(Page-level text extractions)
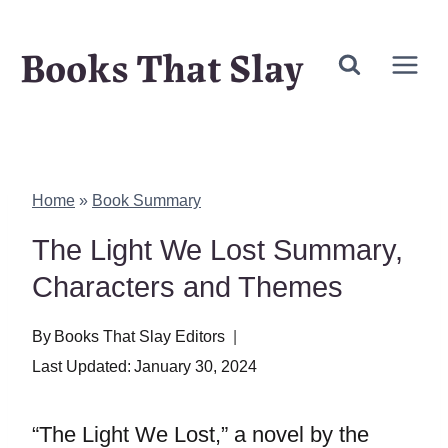
Skip
Books That Slay
to
content
Home
»
Book Summary
The Light We Lost Summary,
Characters and Themes
By
Books That Slay Editors
Last Updated:
January 30, 2024
“The Light We Lost,” a novel by the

_Activity_: Repeat all of the records verbatim, leaving out the pictures.

_Task output_:
Skip
Books That Slay
to
content
Home
»
Book Summary
The Light We Lost Summary,
Characters and Themes
By
Books That Slay Editors
Last Updated:
January 30, 2024
“The Light We Lost,” a novel by the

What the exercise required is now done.